Wednesday, February 07, 2007


And so it begins. My big beast of a beautiful tree got sawed into a big toothpick today by my old roommate. The boy used to be a cook at a restaurant with amazing cakes. He would bring me cake and that made him a great roommate (among other reasons). Now he swings at my tree with a growling blade. Oh well.

I won't hug what remains of the tree, but really, I may just have to go apologize to it. As the branches went down, the sun, even the light gray sun we got today, came barrelling in. I will try and not make an enemy of it as it boils through my office window this summer. I will appease it with bamboo and whatever other tricky greenery I can convince to grow tall and taller.

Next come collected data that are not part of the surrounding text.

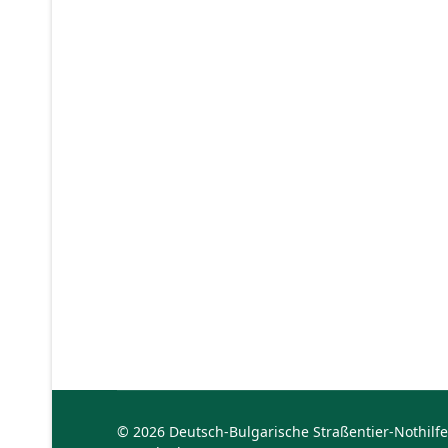
© 2026 Deutsch-Bulgarische Straßentier-Nothilfe 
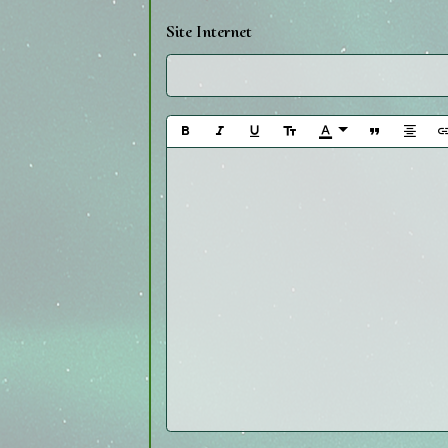
Site Internet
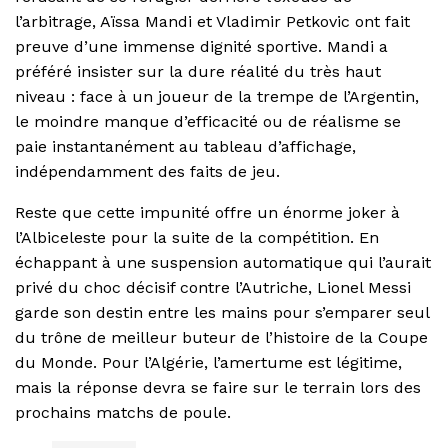
l’arbitrage, Aïssa Mandi et Vladimir Petkovic ont fait
preuve d’une immense dignité sportive. Mandi a
préféré insister sur la dure réalité du très haut
niveau : face à un joueur de la trempe de l’Argentin,
le moindre manque d’efficacité ou de réalisme se
paie instantanément au tableau d’affichage,
indépendamment des faits de jeu.
Reste que cette impunité offre un énorme joker à
l’Albiceleste pour la suite de la compétition. En
échappant à une suspension automatique qui l’aurait
privé du choc décisif contre l’Autriche, Lionel Messi
garde son destin entre les mains pour s’emparer seul
du trône de meilleur buteur de l’histoire de la Coupe
du Monde. Pour l’Algérie, l’amertume est légitime,
mais la réponse devra se faire sur le terrain lors des
prochains matchs de poule.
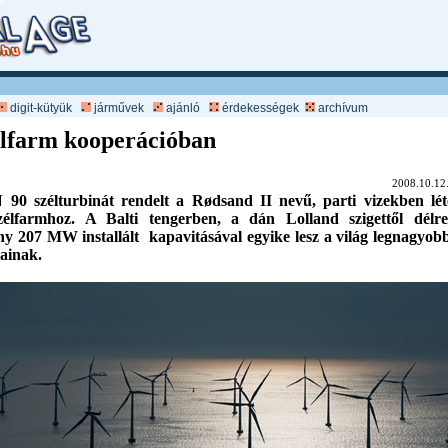
digit-kütyük
járművek
ajánló
érdekességek
archívum
élfarm kooperációban
2008.10.1
90 szélturbinát rendelt a Rødsand II nevű, parti vizekben léte
zélfarmhoz. A Balti tengerben, a dán Lolland szigettől délre
ny 207 MW installált kapavitásával egyike lesz a világ legnagyobb
jainak.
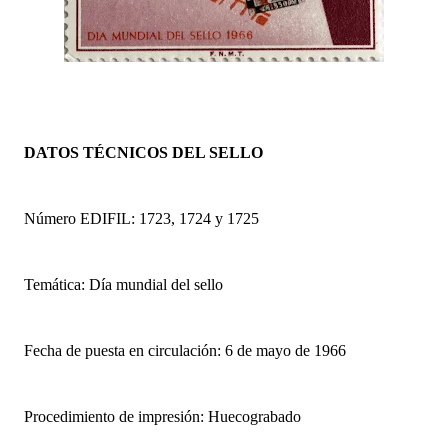
DATOS TÉCNICOS DEL SELLO
Número EDIFIL: 1723, 1724 y 1725
Temática: Día mundial del sello
Fecha de puesta en circulación: 6 de mayo de 1966
Procedimiento de impresión: Huecograbado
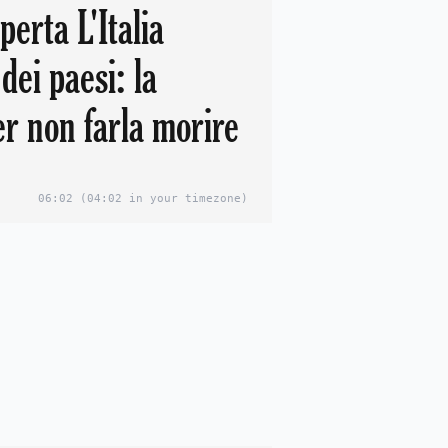
perta L'Italia
dei paesi: la
er non farla morire
06:02
(04:02 in your timezone)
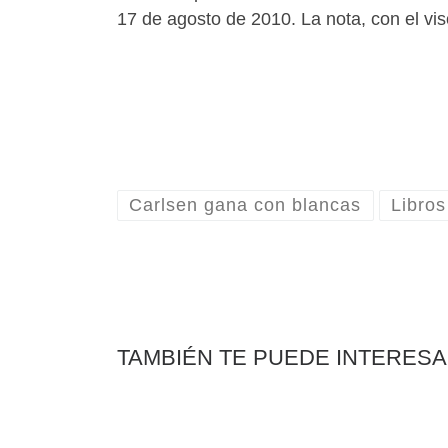
17 de agosto de 2010. La nota, con el vis
Carlsen gana con blancas
Libro
TAMBIÉN TE PUEDE INTERES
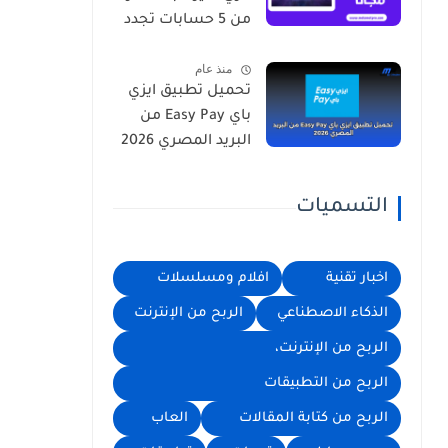
من 5 حسابات تجدد
يوميا
منذ عام
تحميل تطبيق ايزي
باي Easy Pay من
البريد المصري 2026
التسميات
اخبار تقنية
افلام ومسلسلات
الذكاء الاصطناعي
الربح من الإنترنت
الربح من الإنترنت،
الربح من التطبيقات
الربح من كتابة المقالات
العاب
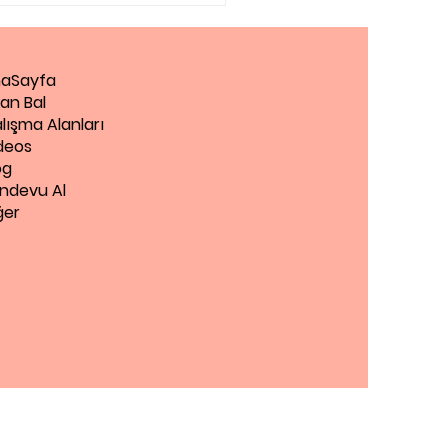
aSayfa
an Bal
lışma Alanları
deos
og
ndevu Al
ğer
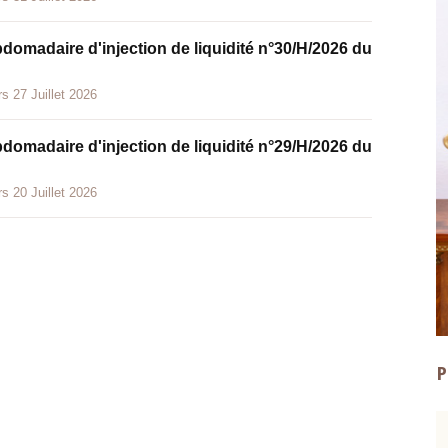
bdomadaire d'injection de liquidité n°30/H/2026 du
s 27 Juillet 2026
bdomadaire d'injection de liquidité n°29/H/2026 du
s 20 Juillet 2026
P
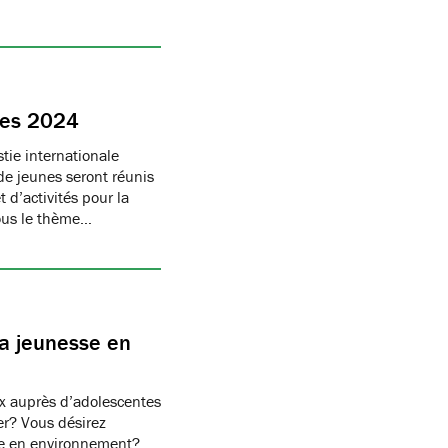
nes 2024
tie internationale
e jeunes seront réunis
 d’activités pour la
sous le thème…
la jeunesse en
x auprès d’adolescentes
er? Vous désirez
sse en environnement?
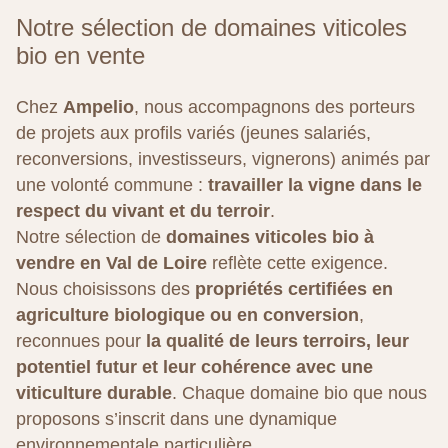
Notre sélection de domaines viticoles
bio en vente
Chez
Ampelio
, nous accompagnons des porteurs
de projets aux profils variés (jeunes salariés,
reconversions, investisseurs, vignerons) animés par
une volonté commune :
travailler la vigne dans le
respect du vivant et du terroir
.
Notre sélection de
domaines viticoles bio à
vendre en Val de Loire
reflète cette exigence.
Nous choisissons des
propriétés certifiées en
agriculture biologique ou en conversion
,
reconnues pour
la qualité de leurs terroirs, leur
potentiel futur et leur cohérence avec une
viticulture durable
. Chaque domaine bio que nous
proposons s’inscrit dans une dynamique
environnementale particulière.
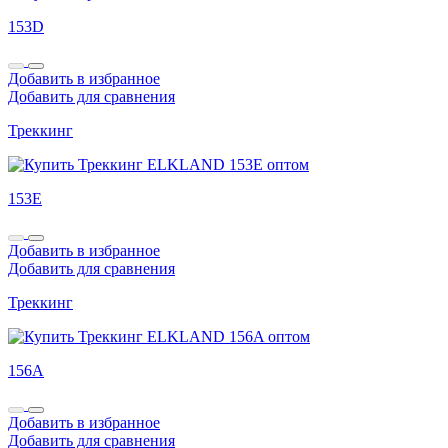
153D
Добавить в избранное
Добавить для сравнения
Треккинг
153E
Добавить в избранное
Добавить для сравнения
Треккинг
156A
Добавить в избранное
Добавить для сравнения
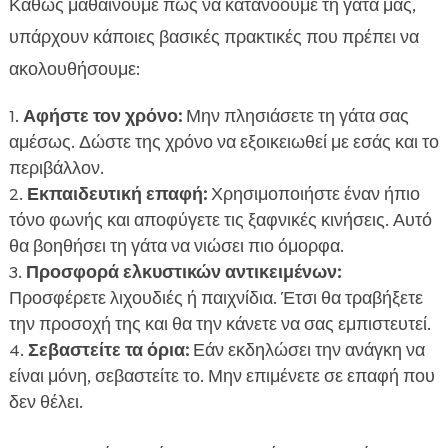
Καθώς μαθαίνουμε πώς να κατανοούμε τη γάτα μας,
υπάρχουν κάποιες βασικές πρακτικές που πρέπει να
ακολουθήσουμε:
Αφήστε τον χρόνο:
Μην πλησιάσετε τη γάτα σας
αμέσως. Δώστε της χρόνο να εξοικειωθεί με εσάς και το
περιβάλλον.
Εκπαιδευτική επαφή:
Χρησιμοποιήστε έναν ήπιο
τόνο φωνής και αποφύγετε τις ξαφνικές κινήσεις. Αυτό
θα βοηθήσει τη γάτα να νιώσει πιο όμορφα.
Προσφορά ελκυστικών αντικειμένων:
Προσφέρετε λιχουδιές ή παιχνίδια. Έτσι θα τραβήξετε
την προσοχή της και θα την κάνετε να σας εμπιστευτεί.
Σεβαστείτε τα όρια:
Εάν εκδηλώσει την ανάγκη να
είναι μόνη, σεβαστείτε το. Μην επιμένετε σε επαφή που
δεν θέλει.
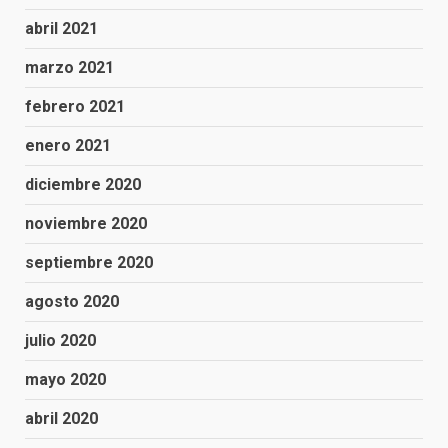
abril 2021
marzo 2021
febrero 2021
enero 2021
diciembre 2020
noviembre 2020
septiembre 2020
agosto 2020
julio 2020
mayo 2020
abril 2020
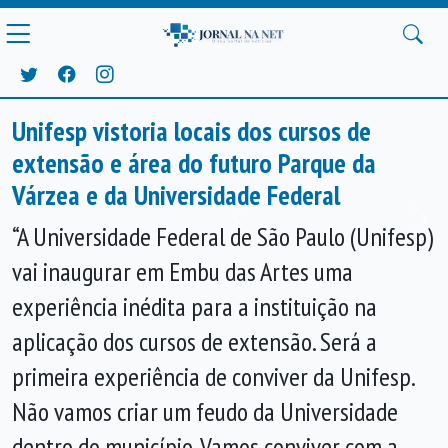
Unifesp vistoria locais dos cursos de
extensão e área do futuro Parque da
Várzea e da Universidade Federal
Anterior
Próx
“A Universidade Federal de São Paulo (Unifesp)
vai inaugurar em Embu das Artes uma
experiência inédita para a instituição na
aplicação dos cursos de extensão. Será a
primeira experiência de conviver da Unifesp.
Não vamos criar um feudo da Universidade
dentro do município. Vamos conviver com a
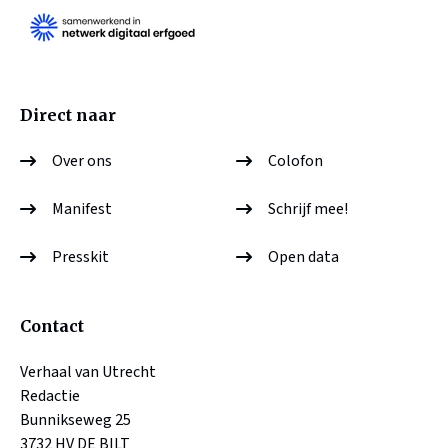
Direct naar
Over ons
Colofon
Manifest
Schrijf mee!
Presskit
Open data
Contact
Verhaal van Utrecht
Redactie
Bunnikseweg 25
3732 HV DE BILT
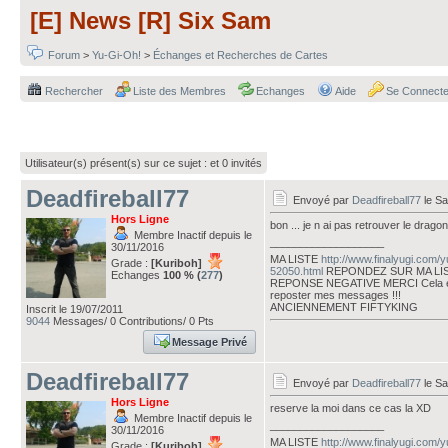
[E] News [R] Six Sam
Forum
>
Yu-Gi-Oh!
>
Échanges et Recherches de Cartes
Rechercher
Liste des Membres
Echanges
Aide
Se Connecte
Utilisateur(s) présent(s) sur ce sujet :
et 0 invités
Deadfireball77
Envoyé par
Deadfireball77
le Sa
Hors Ligne
bon ... je n ai pas retrouver le dragon
Membre Inactif depuis le
___________________
30/11/2016
MA LISTE
http://www.finalyugi.com/
Grade :
[Kuriboh]
52050.html
REPONDEZ SUR MA LI
Echanges
100 % (
277
)
REPONSE NEGATIVE MERCI Cela évi
reposter mes messages !!!
ANCIENNEMENT FIFTYKING
Inscrit le 19/07/2011
9044
Messages/ 0 Contributions/ 0 Pts
Message Privé
Deadfireball77
Envoyé par
Deadfireball77
le Sa
Hors Ligne
reserve la moi dans ce cas la XD
Membre Inactif depuis le
___________________
30/11/2016
MA LISTE
http://www.finalyugi.com/
Grade :
[Kuriboh]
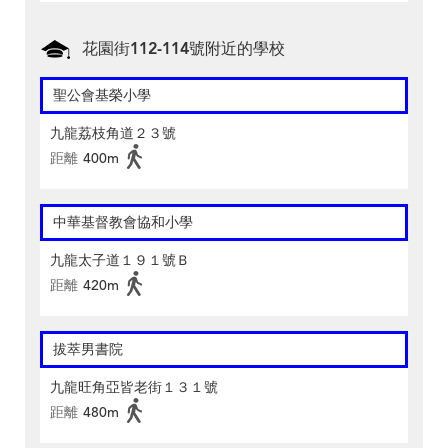
花園街112-114號附近的學校
聖公會基榮小學
九龍荔枝角道２３號
距離
400m
中華基督教會協和小學
九龍太子道１９１號Ｂ
距離
420m
拔萃男書院
九龍旺角亞皆老街１３１號
距離
480m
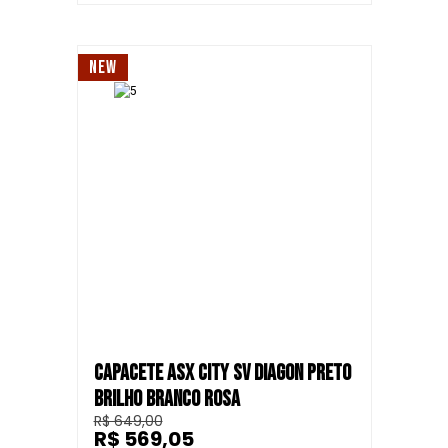
NEW
CAPACETE ASX CITY SV DIAGON PRETO
BRILHO BRANCO ROSA
R$ 649,00
R$ 569,05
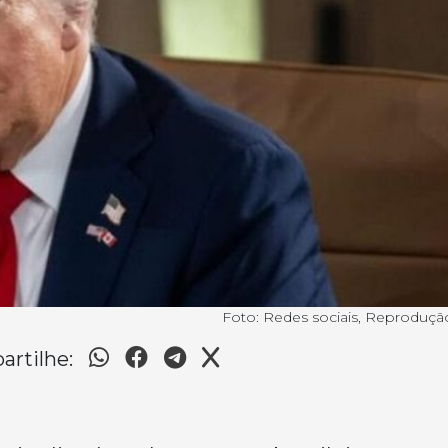
Foto: Redes sociais, Reproduçã
rtilhe:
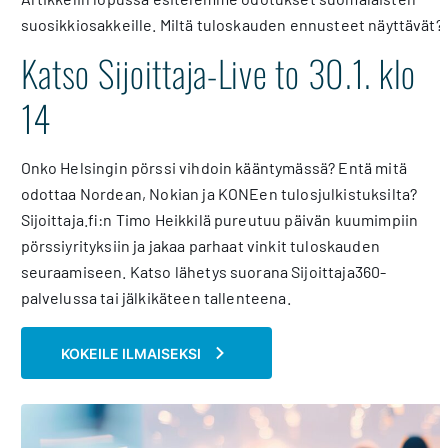
suosikkiosakkeille. Miltä tuloskauden ennusteet näyttävät?
Katso Sijoittaja-Live to 30.1. klo
14
Onko Helsingin pörssi vihdoin kääntymässä? Entä mitä
odottaa Nordean, Nokian ja KONEen tulosjulkistuksilta?
Sijoittaja.fi:n Timo Heikkilä pureutuu päivän kuumimpiin
pörssiyrityksiin ja jakaa parhaat vinkit tuloskauden
seuraamiseen. Katso lähetys suorana Sijoittaja360-
palvelussa tai jälkikäteen tallenteena.
KOKEILE ILMAISEKSI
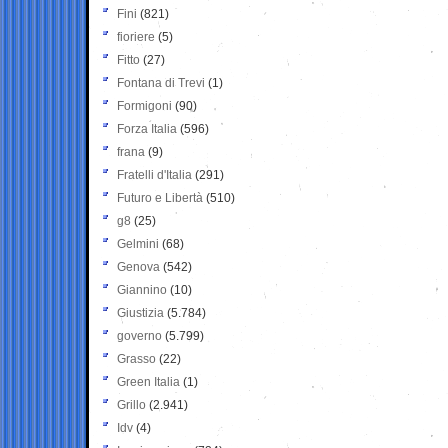
Fini
(821)
fioriere
(5)
Fitto
(27)
Fontana di Trevi
(1)
Formigoni
(90)
Forza Italia
(596)
frana
(9)
Fratelli d'Italia
(291)
Futuro e Libertà
(510)
g8
(25)
Gelmini
(68)
Genova
(542)
Giannino
(10)
Giustizia
(5.784)
governo
(5.799)
Grasso
(22)
Green Italia
(1)
Grillo
(2.941)
Idv
(4)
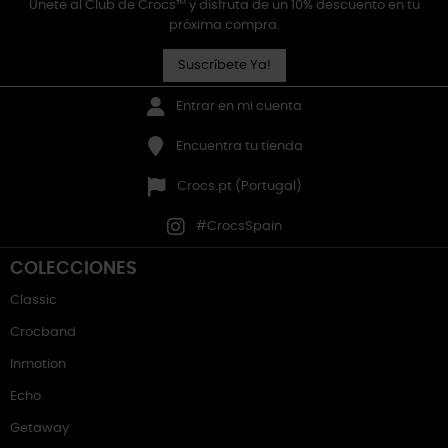
Únete al Club de Crocs™ y disfruta de un 10% descuento en tu
próxima compra.
Suscríbete Ya!
Entrar en mi cuenta
Encuentra tu tienda
Crocs.pt (Portugal)
#CrocsSpain
COLECCIONES
Classic
Crocband
Inmotion
Echo
Getaway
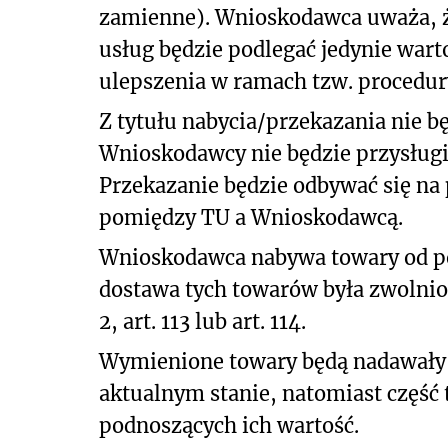
zamienne). Wnioskodawca uważa, 
usług będzie podlegać jedynie wart
ulepszenia w ramach tzw. procedu
Z tytułu nabycia/przekazania nie b
Wnioskodawcy nie będzie przysługi
Przekazanie będzie odbywać się n
pomiędzy TU a Wnioskodawcą.
Wnioskodawca nabywa towary od pod
dostawa tych towarów była zwolnion
2, art. 113 lub art. 114.
Wymienione towary będą nadawały s
aktualnym stanie, natomiast częś
podnoszących ich wartość.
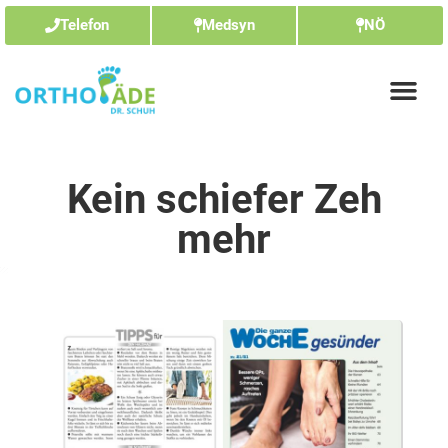
Telefon
Medsyn
NÖ
Kein schiefer Zeh
mehr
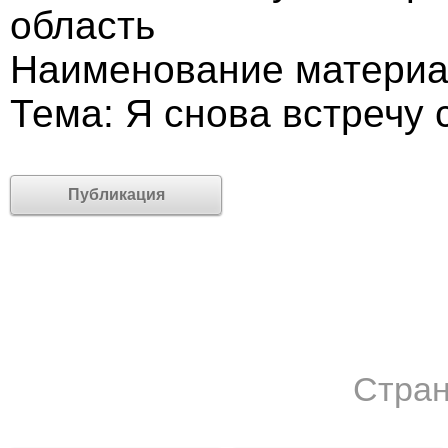
область
Наименование материа
Тема: Я снова встречу с
Публикация
Стран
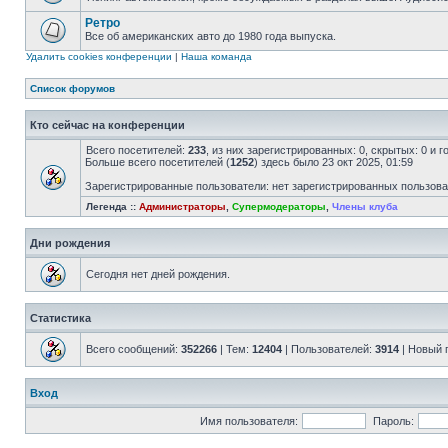
Ретро
Все об американских авто до 1980 года выпуска.
Удалить cookies конференции
|
Наша команда
Список форумов
Кто сейчас на конференции
Всего посетителей:
233
, из них зарегистрированных: 0, скрытых: 0 и 
Больше всего посетителей (
1252
) здесь было 23 окт 2025, 01:59
Зарегистрированные пользователи: нет зарегистрированных пользов
Легенда ::
Администраторы
,
Супермодераторы
,
Члены клуба
Дни рождения
Сегодня нет дней рождения.
Статистика
Всего сообщений:
352266
| Тем:
12404
| Пользователей:
3914
| Новый 
Вход
Имя пользователя:
Пароль:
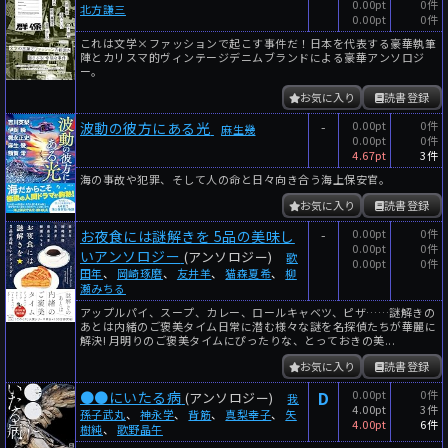
0.00pt
0件
北方謙三
0.00pt
0件
これは文学×ファッションで起こす事件だ！日本を代表する豪華執筆
陣とカリスマ的ヴィンテージデニムブランドによる豪華アンソロジ
ー。
お気に入り
読書登録
-
0.00pt
0件
波動の彼方にある光
麻生幾
0.00pt
0件
4.67pt
3件
海の事故や犯罪、そして人の命と日々向き合う海上保安官。
お気に入り
読書登録
-
0.00pt
0件
お夜食には謎解きを 5品の美味し
0.00pt
0件
いアンソロジー
(アンソロジー)
歌
0.00pt
0件
田年
、
岡崎琢磨
、
友井羊
、
猫森夏希
、
柳
瀬みちる
アップルパイ、スープ、カレー、ロールキャベツ、ピザ……謎解きの
あとは内緒のご褒美タイム日常に潜む様々な謎を名探偵たちが華麗に
解決! 月明りのご褒美タイムにぴったりな、とっておきの美...
お気に入り
読書登録
D
0.00pt
0件
●●にいたる病
(アンソロジー)
我
4.00pt
3件
孫子武丸
、
神永学
、
背筋
、
真梨幸子
、
矢
4.00pt
6件
樹純
、
歌野晶午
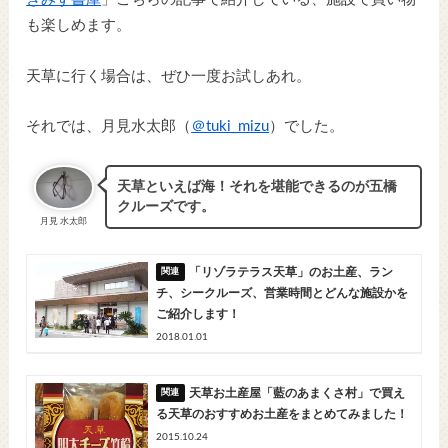
も楽しめます。
天草に行く場合は、ぜひ一度お試しあれ。
それでは、月見水太郎（
＠tuki_mizu
）でした。
天草といえば海！それを堪能できるのが五橋
クルーズです。
月見 水太郎
「リゾラテラス天草」のお土産、ラン
チ、シークルーズ、営業時間とどんな施設かを
ご紹介します！
2018.01.01
天草お土産屋「藍のあまくさ村」で買え
る天草のおすすめお土産をまとめてみました！
2015.10.24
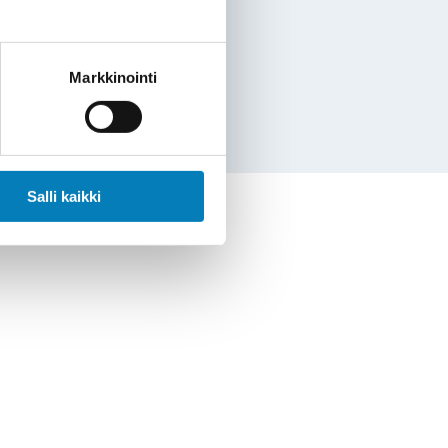
Markkinointi
mme Resaco
Salli kaikki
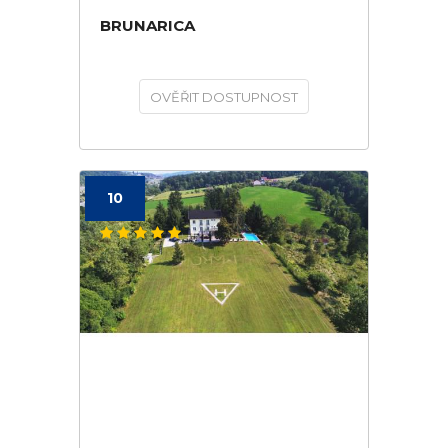
BRUNARICA
OVĚŘIT DOSTUPNOST
10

Tuesday, February 06, 2007

Monday, February 05, 2007


Great grief and great joy still seem to snag on my New England sensibilities. What to do with such blatant emotion? My only wish is to be at this spot on the coast. Not tropical, but magical nonetheless. I want to be there now with my best friend listening to the waves, watching the boys in their wetsuits, the sun pushing it's thimbleful of February warmth into our cheeks.

Sunday, February 04, 2007



Kung Fu-ing coconuts for dinner. You see? Maybe Sean and I are actually meant to go live expat lives in the tropics, stumbling from our grass shack to grab dinner from the trees.

Friday, February 02, 2007


What is it like to live in a house with teeth?

This has been a good writing week for me because my paying work has been slow, Sean is on a job, and my best friend is out of town. A thrum of guilt grabs me when I feel how happy I am at being left so thoroughly alone. As Bjork says, I thrive best hermit style. And yet, I will never be the writer that embraces poverty and loneliness for the sake of their words. I like swimming in tropical oceans and going out to dinner with my beaux. I like gossiping with my friends over beers and wandering around my neighborhood with little purpose. That means it will take me years and years to tug this book out of me. So be it. We have a good little life, Sean and I tell each other. What we lack in ambition and drive we make up for in the little luxuries of the every day.